The authors wrote, “PlGF [placental growth factor] plasma levels represent a potentially powerful clinical biomarker of vascular inflammation and adverse outcome in patients with acute coronary syndrome. Measurement of PlGF levels may extend the predictive and prognostic information gleaned from traditional inflammatory markers.” They also noted that the information might lead to an innovative new treatment for patients with coronary artery disease.
Malpractice Premiums and Tort Reform—The Final Answer?
Even though malpractice insurance premiums are 17.1% lower in states that have capped court awards, according to Kenneth E. Thorpe, PhD, Chairman of the Health Policy and Management Department at the Emory University Rollins School of Public Health in Atlanta, Ga, extending court reform across the nation might result in lower premiums but might not accomplish the goals of the liability system. His report appeared January 21, 2003, on the Web site of the journal Health Affairs at http://www.healthaffairs.org/ and http://content.healthaffairs. org/cgi/content/abstract/hlthaff.w4.20.
Calling the measure stopgap, Dr Thorpe said that careful consideration should be given to reforming the liability system. Capping awards reduces premiums by improving the profitability of providing malpractice insurance to physicians and healthcare institutions, he said.

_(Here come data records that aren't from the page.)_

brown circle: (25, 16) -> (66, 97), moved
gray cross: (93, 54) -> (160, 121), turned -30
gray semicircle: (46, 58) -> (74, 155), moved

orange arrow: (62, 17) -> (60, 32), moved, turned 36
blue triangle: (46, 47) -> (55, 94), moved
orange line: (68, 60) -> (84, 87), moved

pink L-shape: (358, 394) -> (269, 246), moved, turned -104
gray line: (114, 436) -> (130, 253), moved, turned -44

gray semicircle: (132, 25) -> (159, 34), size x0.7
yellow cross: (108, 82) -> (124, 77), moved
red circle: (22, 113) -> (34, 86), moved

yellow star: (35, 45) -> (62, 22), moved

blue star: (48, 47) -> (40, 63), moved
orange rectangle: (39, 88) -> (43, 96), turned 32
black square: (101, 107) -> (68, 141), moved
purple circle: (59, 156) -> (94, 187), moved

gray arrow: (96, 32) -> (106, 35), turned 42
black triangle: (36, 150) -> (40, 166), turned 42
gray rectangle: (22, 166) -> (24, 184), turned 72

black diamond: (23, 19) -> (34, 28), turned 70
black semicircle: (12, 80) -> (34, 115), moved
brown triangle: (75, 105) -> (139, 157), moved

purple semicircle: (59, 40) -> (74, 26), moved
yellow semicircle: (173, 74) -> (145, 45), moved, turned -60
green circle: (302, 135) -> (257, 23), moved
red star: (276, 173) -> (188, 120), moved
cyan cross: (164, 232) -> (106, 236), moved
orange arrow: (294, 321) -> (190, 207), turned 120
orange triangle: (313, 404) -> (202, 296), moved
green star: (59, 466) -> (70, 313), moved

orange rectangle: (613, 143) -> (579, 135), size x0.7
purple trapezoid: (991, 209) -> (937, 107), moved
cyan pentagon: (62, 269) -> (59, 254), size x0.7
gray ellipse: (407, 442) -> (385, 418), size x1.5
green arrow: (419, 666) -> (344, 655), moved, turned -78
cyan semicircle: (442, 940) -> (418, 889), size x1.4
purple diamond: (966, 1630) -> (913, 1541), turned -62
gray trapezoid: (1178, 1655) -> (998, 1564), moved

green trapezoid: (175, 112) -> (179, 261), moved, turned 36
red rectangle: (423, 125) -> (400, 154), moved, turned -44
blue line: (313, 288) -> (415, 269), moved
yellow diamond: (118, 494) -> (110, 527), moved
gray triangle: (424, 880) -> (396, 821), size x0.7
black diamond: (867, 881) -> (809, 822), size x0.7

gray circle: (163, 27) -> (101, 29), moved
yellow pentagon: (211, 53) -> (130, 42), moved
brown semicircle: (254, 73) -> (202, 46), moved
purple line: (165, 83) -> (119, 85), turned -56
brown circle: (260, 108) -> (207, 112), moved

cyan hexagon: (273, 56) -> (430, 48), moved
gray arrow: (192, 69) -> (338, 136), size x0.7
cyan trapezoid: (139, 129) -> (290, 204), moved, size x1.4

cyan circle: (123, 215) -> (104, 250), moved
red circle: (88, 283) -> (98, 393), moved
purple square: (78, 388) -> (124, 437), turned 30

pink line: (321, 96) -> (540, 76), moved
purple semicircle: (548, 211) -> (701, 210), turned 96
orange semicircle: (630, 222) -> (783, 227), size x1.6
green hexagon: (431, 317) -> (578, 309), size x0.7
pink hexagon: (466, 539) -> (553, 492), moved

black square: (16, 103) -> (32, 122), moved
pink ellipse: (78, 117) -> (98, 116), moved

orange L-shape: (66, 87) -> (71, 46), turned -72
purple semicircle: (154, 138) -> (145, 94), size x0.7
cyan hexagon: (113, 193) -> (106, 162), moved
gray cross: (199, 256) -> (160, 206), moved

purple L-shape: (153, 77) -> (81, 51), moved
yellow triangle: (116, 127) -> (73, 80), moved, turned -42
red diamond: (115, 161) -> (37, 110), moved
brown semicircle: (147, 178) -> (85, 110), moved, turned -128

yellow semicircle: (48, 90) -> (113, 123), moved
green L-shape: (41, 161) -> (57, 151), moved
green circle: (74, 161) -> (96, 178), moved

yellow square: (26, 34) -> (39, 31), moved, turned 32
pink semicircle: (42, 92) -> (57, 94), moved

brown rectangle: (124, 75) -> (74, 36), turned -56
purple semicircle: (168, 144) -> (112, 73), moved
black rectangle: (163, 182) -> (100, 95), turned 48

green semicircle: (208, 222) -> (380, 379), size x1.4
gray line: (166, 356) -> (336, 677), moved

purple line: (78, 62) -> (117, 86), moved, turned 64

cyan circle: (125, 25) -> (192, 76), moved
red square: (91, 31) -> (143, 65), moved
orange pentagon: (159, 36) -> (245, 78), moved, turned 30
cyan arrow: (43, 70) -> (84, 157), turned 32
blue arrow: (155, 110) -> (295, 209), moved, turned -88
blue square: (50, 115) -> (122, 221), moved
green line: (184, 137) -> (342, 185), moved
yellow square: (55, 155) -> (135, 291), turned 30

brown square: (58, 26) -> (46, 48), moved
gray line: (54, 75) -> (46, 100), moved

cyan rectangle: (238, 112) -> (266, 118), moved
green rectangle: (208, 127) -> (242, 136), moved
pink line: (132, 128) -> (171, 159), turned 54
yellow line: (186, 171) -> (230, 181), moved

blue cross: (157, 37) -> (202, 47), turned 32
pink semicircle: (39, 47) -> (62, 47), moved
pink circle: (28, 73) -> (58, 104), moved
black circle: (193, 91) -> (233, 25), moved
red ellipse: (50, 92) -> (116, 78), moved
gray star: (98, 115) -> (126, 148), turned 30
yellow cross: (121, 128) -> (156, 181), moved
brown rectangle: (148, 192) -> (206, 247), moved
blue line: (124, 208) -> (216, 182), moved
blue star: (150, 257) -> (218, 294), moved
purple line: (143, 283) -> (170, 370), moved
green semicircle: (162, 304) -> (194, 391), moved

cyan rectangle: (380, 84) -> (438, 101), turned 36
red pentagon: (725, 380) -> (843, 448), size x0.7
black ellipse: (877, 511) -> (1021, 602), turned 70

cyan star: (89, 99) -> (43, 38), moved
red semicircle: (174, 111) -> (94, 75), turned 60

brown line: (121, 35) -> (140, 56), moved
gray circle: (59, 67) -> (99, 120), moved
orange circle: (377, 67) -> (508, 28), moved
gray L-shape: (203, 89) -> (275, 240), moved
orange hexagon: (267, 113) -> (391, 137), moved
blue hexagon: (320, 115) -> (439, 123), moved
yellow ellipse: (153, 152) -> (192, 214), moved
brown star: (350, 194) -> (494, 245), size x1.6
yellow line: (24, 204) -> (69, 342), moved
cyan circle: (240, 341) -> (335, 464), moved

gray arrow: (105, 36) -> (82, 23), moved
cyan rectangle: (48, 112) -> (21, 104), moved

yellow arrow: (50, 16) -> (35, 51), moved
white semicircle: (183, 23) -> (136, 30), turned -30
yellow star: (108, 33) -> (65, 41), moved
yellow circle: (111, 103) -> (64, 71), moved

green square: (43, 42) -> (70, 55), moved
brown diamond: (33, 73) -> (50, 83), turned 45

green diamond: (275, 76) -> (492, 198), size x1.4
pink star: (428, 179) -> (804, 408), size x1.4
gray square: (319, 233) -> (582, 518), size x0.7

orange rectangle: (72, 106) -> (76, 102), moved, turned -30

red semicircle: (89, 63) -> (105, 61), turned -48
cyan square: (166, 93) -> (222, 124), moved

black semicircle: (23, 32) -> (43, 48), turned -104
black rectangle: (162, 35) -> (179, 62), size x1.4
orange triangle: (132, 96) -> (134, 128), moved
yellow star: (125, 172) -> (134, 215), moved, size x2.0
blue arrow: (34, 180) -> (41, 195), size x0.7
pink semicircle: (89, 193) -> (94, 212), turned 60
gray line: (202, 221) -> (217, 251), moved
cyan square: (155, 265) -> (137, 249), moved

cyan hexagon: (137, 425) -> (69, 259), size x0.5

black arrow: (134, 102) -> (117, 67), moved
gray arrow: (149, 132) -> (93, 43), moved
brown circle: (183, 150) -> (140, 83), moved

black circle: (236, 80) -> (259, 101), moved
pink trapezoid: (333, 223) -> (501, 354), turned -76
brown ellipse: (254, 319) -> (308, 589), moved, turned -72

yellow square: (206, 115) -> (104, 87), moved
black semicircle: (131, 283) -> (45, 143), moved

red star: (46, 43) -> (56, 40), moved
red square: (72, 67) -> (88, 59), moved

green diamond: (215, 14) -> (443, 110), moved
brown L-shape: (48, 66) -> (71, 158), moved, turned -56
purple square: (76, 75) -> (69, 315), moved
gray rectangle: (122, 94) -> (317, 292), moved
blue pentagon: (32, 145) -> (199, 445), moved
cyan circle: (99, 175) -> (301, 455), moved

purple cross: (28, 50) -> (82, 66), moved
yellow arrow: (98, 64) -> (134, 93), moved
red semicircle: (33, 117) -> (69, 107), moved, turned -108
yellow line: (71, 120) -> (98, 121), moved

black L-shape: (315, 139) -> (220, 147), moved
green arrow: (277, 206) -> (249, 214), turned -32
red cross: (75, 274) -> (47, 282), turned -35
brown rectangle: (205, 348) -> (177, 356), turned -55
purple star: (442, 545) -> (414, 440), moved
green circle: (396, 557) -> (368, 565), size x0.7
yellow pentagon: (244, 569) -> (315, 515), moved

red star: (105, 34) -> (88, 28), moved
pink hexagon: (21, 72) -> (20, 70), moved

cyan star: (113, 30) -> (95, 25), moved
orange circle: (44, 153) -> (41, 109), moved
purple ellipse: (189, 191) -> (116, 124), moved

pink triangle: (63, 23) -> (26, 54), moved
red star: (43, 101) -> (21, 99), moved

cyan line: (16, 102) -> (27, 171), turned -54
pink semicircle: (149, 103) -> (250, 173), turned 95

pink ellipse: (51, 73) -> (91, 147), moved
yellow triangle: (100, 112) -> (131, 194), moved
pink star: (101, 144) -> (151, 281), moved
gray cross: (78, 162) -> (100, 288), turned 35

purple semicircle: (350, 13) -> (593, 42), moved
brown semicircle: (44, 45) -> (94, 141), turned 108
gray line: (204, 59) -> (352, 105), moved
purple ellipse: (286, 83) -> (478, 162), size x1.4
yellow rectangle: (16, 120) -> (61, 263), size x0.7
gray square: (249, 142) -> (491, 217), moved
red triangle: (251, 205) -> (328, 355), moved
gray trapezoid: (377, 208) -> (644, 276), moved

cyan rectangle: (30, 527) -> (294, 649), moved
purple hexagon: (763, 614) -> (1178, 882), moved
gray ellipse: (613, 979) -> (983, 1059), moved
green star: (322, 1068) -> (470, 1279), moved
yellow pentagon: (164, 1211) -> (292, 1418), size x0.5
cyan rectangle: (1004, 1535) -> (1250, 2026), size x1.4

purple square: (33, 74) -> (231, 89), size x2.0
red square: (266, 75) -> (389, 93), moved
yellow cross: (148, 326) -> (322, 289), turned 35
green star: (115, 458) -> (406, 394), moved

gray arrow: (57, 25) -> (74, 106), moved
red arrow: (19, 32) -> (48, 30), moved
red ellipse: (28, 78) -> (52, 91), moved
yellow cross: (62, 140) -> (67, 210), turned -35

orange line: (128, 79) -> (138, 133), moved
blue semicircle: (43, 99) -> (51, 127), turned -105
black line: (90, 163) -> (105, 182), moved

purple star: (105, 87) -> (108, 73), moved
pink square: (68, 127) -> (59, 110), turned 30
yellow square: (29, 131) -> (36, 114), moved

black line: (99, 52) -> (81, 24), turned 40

Three factors have contributed to the recent increases in malpractice premiums, said Dr Thorpe. These include a growth in the size of awards and settlements, increased numbers of lawsuits being filed, and declines in investment incomes during the recent economic downtown. Dr Thorpe said that in 2002, every dollar collected in premiums resulted in $1.29 in total expenses, awards, and settlements. That same dollar in 1995 resulted in only 95 cents in total expenses. While this was going on, investment incomes were dropping from 49% of premium income in 1995 to only 18% in 2002. Bankruptcy of some carriers, combined with the decision of major carriers to leave the market, has also led to an increase in premiums, said Thorpe.
Thorpe said he is unsure whether the increases in malpractice premiums are a crisis or the reflection of recurring fluctuations in the insurance market.
“Rising claims costs may reflect a rise in underlying negligence,” Thorpe says. “If true, the system may be functioning as designed, and the spike in premiums may provide stronger incentives to improve the quality of care provided. On the other hand, we may be observing a permanent rise in claims payments and costs unrelated to trends in physician negligence. At issue is the extent to which the underlying factors generating higher premiums are following a traditional cyclical insurance pattern, or whether a structural change has occurred in severity and frequency.”